* [WHAT YOU HAVE TO DO] Make an exact copy of the records, with the images left out.

Items from a data source
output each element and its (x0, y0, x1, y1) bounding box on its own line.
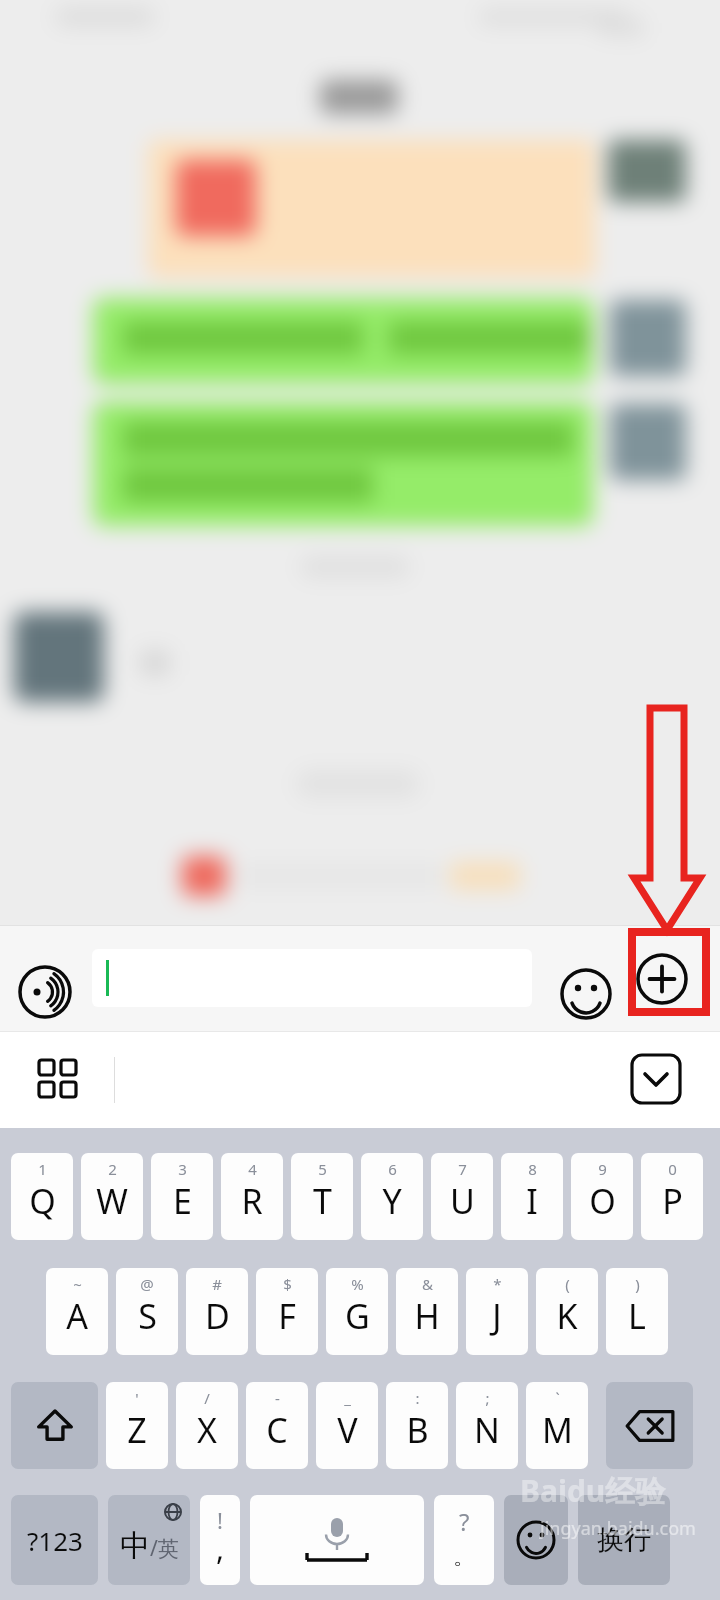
staticText: G (345, 1293, 370, 1339)
staticText: 9 (598, 1159, 607, 1179)
staticText: R (241, 1178, 263, 1224)
button[interactable]: ' (106, 1382, 168, 1469)
button[interactable]: ?123 (11, 1495, 98, 1585)
button[interactable]: 2 (81, 1153, 143, 1240)
button[interactable]: Space (250, 1495, 424, 1585)
staticText: 3 (178, 1159, 187, 1179)
button[interactable]: Hide keyboard (628, 1053, 684, 1105)
button[interactable]: Emoji (560, 968, 612, 1020)
staticText: I (526, 1178, 538, 1224)
staticText: E (173, 1178, 192, 1224)
button[interactable]: ` (526, 1382, 588, 1469)
staticText: /英 (150, 1534, 179, 1563)
button[interactable]: 9 (571, 1153, 633, 1240)
staticText: 4 (248, 1159, 257, 1179)
staticText: ( (565, 1274, 570, 1294)
button[interactable]: 换行 (578, 1495, 670, 1585)
button[interactable]: 6 (361, 1153, 423, 1240)
staticText: _ (344, 1388, 351, 1408)
staticText: ' (135, 1388, 139, 1408)
staticText: ) (635, 1274, 640, 1294)
staticText: 6 (388, 1159, 397, 1179)
button[interactable] (11, 1382, 98, 1469)
staticText: J (492, 1293, 502, 1339)
staticText: & (422, 1274, 433, 1294)
button[interactable]: ) (606, 1268, 668, 1355)
staticText: ; (485, 1388, 490, 1408)
staticText: B (406, 1407, 429, 1453)
button[interactable]: ; (456, 1382, 518, 1469)
staticText: 2 (108, 1159, 117, 1179)
button[interactable]: / (176, 1382, 238, 1469)
button[interactable]: ~ (46, 1268, 108, 1355)
button[interactable]: _ (316, 1382, 378, 1469)
staticText: S (138, 1293, 157, 1339)
button[interactable]: & (396, 1268, 458, 1355)
button[interactable] (92, 949, 532, 1007)
staticText: M (542, 1407, 573, 1453)
staticText: H (414, 1293, 440, 1339)
staticText: : (415, 1388, 420, 1408)
staticText: $ (283, 1274, 292, 1294)
staticText: 8 (528, 1159, 537, 1179)
staticText: A (66, 1293, 88, 1339)
button[interactable]: - (246, 1382, 308, 1469)
staticText: 1 (38, 1159, 47, 1179)
staticText: O (589, 1178, 616, 1224)
button[interactable]: 0 (641, 1153, 703, 1240)
button[interactable] (606, 1382, 693, 1469)
button[interactable]: 8 (501, 1153, 563, 1240)
staticText: / (204, 1388, 210, 1408)
staticText: - (275, 1388, 280, 1408)
staticText: Q (29, 1178, 56, 1224)
button[interactable]: % (326, 1268, 388, 1355)
staticText: 换行 (597, 1523, 651, 1557)
button[interactable]: ( (536, 1268, 598, 1355)
button[interactable]: $ (256, 1268, 318, 1355)
staticText: Z (127, 1407, 147, 1453)
staticText: 0 (668, 1159, 677, 1179)
button[interactable]: : (386, 1382, 448, 1469)
button[interactable]: Keyboard modes (36, 1057, 82, 1103)
button[interactable]: Voice input (18, 965, 72, 1019)
staticText: L (628, 1293, 646, 1339)
staticText: ?123 (27, 1523, 83, 1558)
staticText: 5 (318, 1159, 327, 1179)
staticText: ~ (73, 1274, 82, 1294)
staticText: P (662, 1178, 683, 1224)
staticText: jingyan.baidu.com (540, 1516, 696, 1541)
staticText: 。 (453, 1543, 475, 1571)
button[interactable]: 中 (108, 1495, 190, 1585)
button[interactable]: 4 (221, 1153, 283, 1240)
button[interactable]: Emoji keyboard (504, 1495, 568, 1585)
staticText: W (96, 1178, 128, 1224)
staticText: , (216, 1528, 225, 1569)
staticText: X (197, 1407, 217, 1453)
staticText: @ (140, 1274, 154, 1294)
staticText: K (556, 1293, 578, 1339)
button[interactable]: # (186, 1268, 248, 1355)
staticText: F (278, 1293, 296, 1339)
staticText: N (474, 1407, 500, 1453)
staticText: 中 (120, 1527, 150, 1565)
button[interactable]: ? (434, 1495, 494, 1585)
staticText: V (337, 1407, 358, 1453)
button[interactable]: More functions (636, 953, 688, 1005)
button[interactable]: @ (116, 1268, 178, 1355)
button[interactable]: 7 (431, 1153, 493, 1240)
button[interactable]: 5 (291, 1153, 353, 1240)
staticText: 7 (458, 1159, 467, 1179)
button[interactable]: ! (200, 1495, 240, 1585)
staticText: ? (459, 1505, 470, 1538)
button[interactable]: * (466, 1268, 528, 1355)
button[interactable]: 1 (11, 1153, 73, 1240)
staticText: # (212, 1274, 222, 1294)
staticText: * (493, 1274, 502, 1294)
staticText: % (351, 1274, 364, 1294)
staticText: Baidu经验 (520, 1470, 666, 1511)
button[interactable]: 3 (151, 1153, 213, 1240)
staticText: D (205, 1293, 230, 1339)
staticText: ! (217, 1505, 223, 1535)
staticText: ` (555, 1388, 560, 1408)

* [WRITTEN ANSWER]
output each element and its (x0, y0, x1, y1) bounding box on its own line.
staticText: G (345, 1293, 370, 1339)
staticText: 9 (598, 1159, 607, 1179)
staticText: R (241, 1178, 263, 1224)
button[interactable]: ' (106, 1382, 168, 1469)
button[interactable]: ?123 (11, 1495, 98, 1585)
button[interactable]: 2 (81, 1153, 143, 1240)
button[interactable]: Space (250, 1495, 424, 1585)
staticText: 3 (178, 1159, 187, 1179)
button[interactable]: Hide keyboard (628, 1053, 684, 1105)
button[interactable]: Emoji (560, 968, 612, 1020)
staticText: I (526, 1178, 538, 1224)
staticText: E (173, 1178, 192, 1224)
button[interactable]: ` (526, 1382, 588, 1469)
staticText: /英 (150, 1534, 179, 1563)
button[interactable]: 9 (571, 1153, 633, 1240)
staticText: 4 (248, 1159, 257, 1179)
staticText: ( (565, 1274, 570, 1294)
button[interactable]: 换行 (578, 1495, 670, 1585)
button[interactable]: 6 (361, 1153, 423, 1240)
staticText: _ (344, 1388, 351, 1408)
staticText: ' (135, 1388, 139, 1408)
staticText: ) (635, 1274, 640, 1294)
staticText: 6 (388, 1159, 397, 1179)
button[interactable] (11, 1382, 98, 1469)
staticText: J (492, 1293, 502, 1339)
staticText: & (422, 1274, 433, 1294)
button[interactable]: ) (606, 1268, 668, 1355)
staticText: ; (485, 1388, 490, 1408)
staticText: B (406, 1407, 429, 1453)
button[interactable]: ; (456, 1382, 518, 1469)
staticText: 2 (108, 1159, 117, 1179)
button[interactable]: / (176, 1382, 238, 1469)
button[interactable]: ~ (46, 1268, 108, 1355)
button[interactable]: _ (316, 1382, 378, 1469)
staticText: S (138, 1293, 157, 1339)
button[interactable]: & (396, 1268, 458, 1355)
button[interactable] (92, 949, 532, 1007)
staticText: M (542, 1407, 573, 1453)
staticText: H (414, 1293, 440, 1339)
staticText: : (415, 1388, 420, 1408)
staticText: $ (283, 1274, 292, 1294)
staticText: 8 (528, 1159, 537, 1179)
staticText: A (66, 1293, 88, 1339)
button[interactable]: - (246, 1382, 308, 1469)
staticText: 1 (38, 1159, 47, 1179)
staticText: O (589, 1178, 616, 1224)
button[interactable]: 0 (641, 1153, 703, 1240)
button[interactable] (606, 1382, 693, 1469)
button[interactable]: 8 (501, 1153, 563, 1240)
staticText: / (204, 1388, 210, 1408)
staticText: - (275, 1388, 280, 1408)
staticText: Q (29, 1178, 56, 1224)
button[interactable]: % (326, 1268, 388, 1355)
staticText: 换行 (597, 1523, 651, 1557)
button[interactable]: ( (536, 1268, 598, 1355)
button[interactable]: $ (256, 1268, 318, 1355)
staticText: Z (127, 1407, 147, 1453)
staticText: 0 (668, 1159, 677, 1179)
button[interactable]: : (386, 1382, 448, 1469)
button[interactable]: Keyboard modes (36, 1057, 82, 1103)
button[interactable]: Voice input (18, 965, 72, 1019)
staticText: L (628, 1293, 646, 1339)
staticText: ?123 (27, 1523, 83, 1558)
staticText: 5 (318, 1159, 327, 1179)
staticText: ~ (73, 1274, 82, 1294)
staticText: P (662, 1178, 683, 1224)
staticText: jingyan.baidu.com (540, 1516, 696, 1541)
staticText: 。 (453, 1543, 475, 1571)
button[interactable]: 中 (108, 1495, 190, 1585)
button[interactable]: 4 (221, 1153, 283, 1240)
button[interactable]: Emoji keyboard (504, 1495, 568, 1585)
staticText: W (96, 1178, 128, 1224)
staticText: , (216, 1528, 225, 1569)
staticText: X (197, 1407, 217, 1453)
staticText: @ (140, 1274, 154, 1294)
staticText: K (556, 1293, 578, 1339)
button[interactable]: # (186, 1268, 248, 1355)
staticText: F (278, 1293, 296, 1339)
staticText: N (474, 1407, 500, 1453)
staticText: 中 (120, 1527, 150, 1565)
button[interactable]: ? (434, 1495, 494, 1585)
staticText: V (337, 1407, 358, 1453)
button[interactable]: More functions (636, 953, 688, 1005)
button[interactable]: @ (116, 1268, 178, 1355)
button[interactable]: 7 (431, 1153, 493, 1240)
button[interactable]: 5 (291, 1153, 353, 1240)
staticText: 7 (458, 1159, 467, 1179)
button[interactable]: ! (200, 1495, 240, 1585)
staticText: ? (459, 1505, 470, 1538)
button[interactable]: * (466, 1268, 528, 1355)
button[interactable]: 1 (11, 1153, 73, 1240)
staticText: # (212, 1274, 222, 1294)
staticText: * (493, 1274, 502, 1294)
staticText: % (351, 1274, 364, 1294)
staticText: Baidu经验 (520, 1470, 666, 1511)
button[interactable]: 3 (151, 1153, 213, 1240)
staticText: D (205, 1293, 230, 1339)
staticText: ! (217, 1505, 223, 1535)
staticText: ` (555, 1388, 560, 1408)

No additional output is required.